Bluelinings · 26/09/2020 01:30

@notevenat20

Covid is not comparable to a cold.

"The estimated IFR is close to zero for children and younger adults but rises exponentially with age, reaching 0.4% at age 55, 1.3% at age 65, 4.5% at age 75, and 15% at age 85."

www.medrxiv.org/content/10.1101/2020.07.23.20160895v4#:~:text=The%20estimated%20IFR%20is%20close,and%2015%25%20at%20age%2085.

That's a very bad cold.

Covid is a virus that attacks the inflammatory and respiratory systems. It is not a bad cold. As people I know with long Covid, or died and dr and nurse friends who treated it would tell you.
Bluelinings · 26/09/2020 01:36

The Black Plague still exists and can he treated with anti biotics.
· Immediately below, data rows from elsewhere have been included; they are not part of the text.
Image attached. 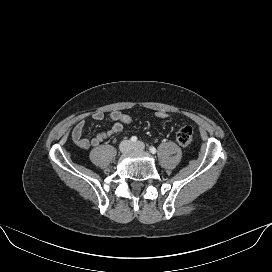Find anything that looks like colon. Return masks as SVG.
Instances as JSON below:
<instances>
[{
  "instance_id": "1",
  "label": "colon",
  "mask_w": 272,
  "mask_h": 272,
  "mask_svg": "<svg viewBox=\"0 0 272 272\" xmlns=\"http://www.w3.org/2000/svg\"><path fill=\"white\" fill-rule=\"evenodd\" d=\"M155 117L158 119H166L169 117V114L165 111H157L155 113ZM119 120L122 124H129L132 121V118L127 115V114H123L121 113L119 116ZM193 138V130L190 126H183L181 127L177 134H176V140L179 143V145L186 147L188 146Z\"/></svg>"
}]
</instances>
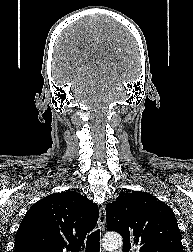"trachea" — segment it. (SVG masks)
I'll return each mask as SVG.
<instances>
[{
  "mask_svg": "<svg viewBox=\"0 0 193 252\" xmlns=\"http://www.w3.org/2000/svg\"><path fill=\"white\" fill-rule=\"evenodd\" d=\"M100 251V230L97 229L92 232L86 242V252H99Z\"/></svg>",
  "mask_w": 193,
  "mask_h": 252,
  "instance_id": "trachea-1",
  "label": "trachea"
}]
</instances>
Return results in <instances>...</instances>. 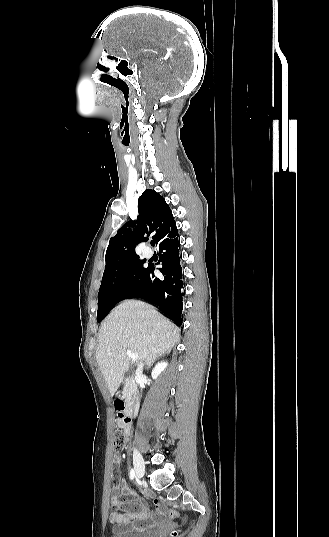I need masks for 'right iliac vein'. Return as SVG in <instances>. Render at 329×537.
Masks as SVG:
<instances>
[{
	"label": "right iliac vein",
	"instance_id": "63e3f726",
	"mask_svg": "<svg viewBox=\"0 0 329 537\" xmlns=\"http://www.w3.org/2000/svg\"><path fill=\"white\" fill-rule=\"evenodd\" d=\"M134 468L137 478H141L145 472V464L143 458L137 452L134 454Z\"/></svg>",
	"mask_w": 329,
	"mask_h": 537
}]
</instances>
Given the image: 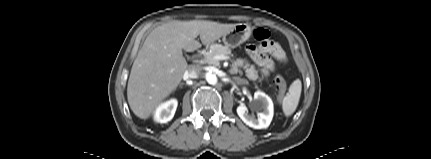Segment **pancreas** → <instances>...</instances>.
Returning a JSON list of instances; mask_svg holds the SVG:
<instances>
[{"mask_svg": "<svg viewBox=\"0 0 431 159\" xmlns=\"http://www.w3.org/2000/svg\"><path fill=\"white\" fill-rule=\"evenodd\" d=\"M220 54L225 56L231 55V49L228 46H223L221 44H212L210 46V50L205 53L203 61L204 63L217 66L219 62L214 60L213 57ZM245 72L249 80L256 81L259 79L258 72L255 70L253 65L246 68Z\"/></svg>", "mask_w": 431, "mask_h": 159, "instance_id": "1", "label": "pancreas"}]
</instances>
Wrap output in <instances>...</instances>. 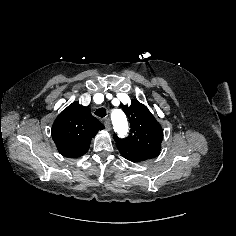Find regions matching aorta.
Listing matches in <instances>:
<instances>
[{
    "mask_svg": "<svg viewBox=\"0 0 236 236\" xmlns=\"http://www.w3.org/2000/svg\"><path fill=\"white\" fill-rule=\"evenodd\" d=\"M111 119L115 131L120 135L124 136L128 131V121L126 115L119 109L113 110Z\"/></svg>",
    "mask_w": 236,
    "mask_h": 236,
    "instance_id": "obj_1",
    "label": "aorta"
}]
</instances>
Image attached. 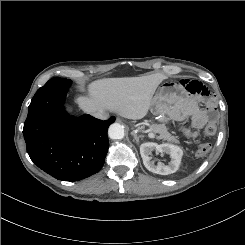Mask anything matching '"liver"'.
Masks as SVG:
<instances>
[{"instance_id": "obj_1", "label": "liver", "mask_w": 245, "mask_h": 245, "mask_svg": "<svg viewBox=\"0 0 245 245\" xmlns=\"http://www.w3.org/2000/svg\"><path fill=\"white\" fill-rule=\"evenodd\" d=\"M165 79L161 73L141 77L108 78L89 85V97L77 99L87 113L109 110L127 119H142L147 115L152 97Z\"/></svg>"}]
</instances>
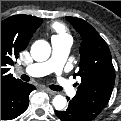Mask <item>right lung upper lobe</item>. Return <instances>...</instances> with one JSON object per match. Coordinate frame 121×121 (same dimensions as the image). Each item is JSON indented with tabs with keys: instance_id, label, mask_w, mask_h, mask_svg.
I'll return each instance as SVG.
<instances>
[{
	"instance_id": "1",
	"label": "right lung upper lobe",
	"mask_w": 121,
	"mask_h": 121,
	"mask_svg": "<svg viewBox=\"0 0 121 121\" xmlns=\"http://www.w3.org/2000/svg\"><path fill=\"white\" fill-rule=\"evenodd\" d=\"M42 22L41 18L30 15H14L1 22V89L20 82L8 71Z\"/></svg>"
}]
</instances>
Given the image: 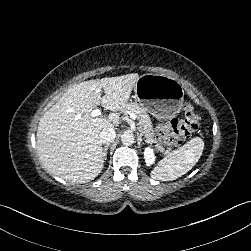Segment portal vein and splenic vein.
I'll return each instance as SVG.
<instances>
[{
	"label": "portal vein and splenic vein",
	"instance_id": "1",
	"mask_svg": "<svg viewBox=\"0 0 251 251\" xmlns=\"http://www.w3.org/2000/svg\"><path fill=\"white\" fill-rule=\"evenodd\" d=\"M128 114H129V116H130L131 119H133V120L136 119V115L134 113L128 111ZM91 115L93 117L100 116L101 115V111L99 109H94V110H92Z\"/></svg>",
	"mask_w": 251,
	"mask_h": 251
}]
</instances>
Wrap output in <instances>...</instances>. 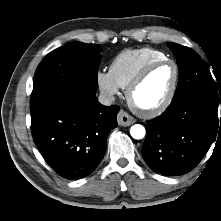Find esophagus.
<instances>
[{
  "instance_id": "obj_1",
  "label": "esophagus",
  "mask_w": 221,
  "mask_h": 221,
  "mask_svg": "<svg viewBox=\"0 0 221 221\" xmlns=\"http://www.w3.org/2000/svg\"><path fill=\"white\" fill-rule=\"evenodd\" d=\"M118 124L120 126H130L133 123L136 122L135 118L130 116L127 112L124 110H120L117 117Z\"/></svg>"
}]
</instances>
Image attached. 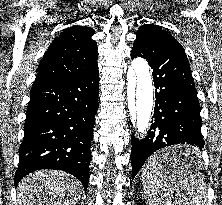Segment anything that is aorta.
I'll list each match as a JSON object with an SVG mask.
<instances>
[{
    "mask_svg": "<svg viewBox=\"0 0 222 205\" xmlns=\"http://www.w3.org/2000/svg\"><path fill=\"white\" fill-rule=\"evenodd\" d=\"M127 102L130 122L138 138L149 129L153 109V85L148 63L142 58L132 61L127 72Z\"/></svg>",
    "mask_w": 222,
    "mask_h": 205,
    "instance_id": "aorta-1",
    "label": "aorta"
}]
</instances>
We mostly eradicated it with quarantine and then medicine.

It’s a bacteria not a virus so you can’t compare it.

We have struggled to contain any virus.

Many viruses live in us to re-emerge With reinfection... chicken pox, herpes, hiv.

There have been reports of reinfections of Covid and some have it worse second time. More studies need to be done before we know for sure though.

Suppressing the virus gives us time to look into this, the effects of long Covid, treatments, Vaccines...

Bluelinings · 26/09/2020 01:37

Herd immunity usually needs a vaccine

Bluelinings · 26/09/2020 01:38

@user1471588124

Herd immunity must have been reached in the past before vaccinations, otherwise diseases that wiped out most of the indigionous populations of colonised places would have wiped out the invaders too.
Smallpox, malaria, plague... all still exist.
Bluelinings · 26/09/2020 01:39

Actually not smallpox. But vaccines defeated it.

notevenat20 · 26/09/2020 08:45

Covid is a virus that attacks the inflammatory and respiratory systems. It is not a bad cold. As people I know with long Covid, or died and dr and nurse friends who treated it would tell you.

Yes. In case it wasn’t clear I was mocking the idea that it was like a cold. The deaths figures I quoted make that clear.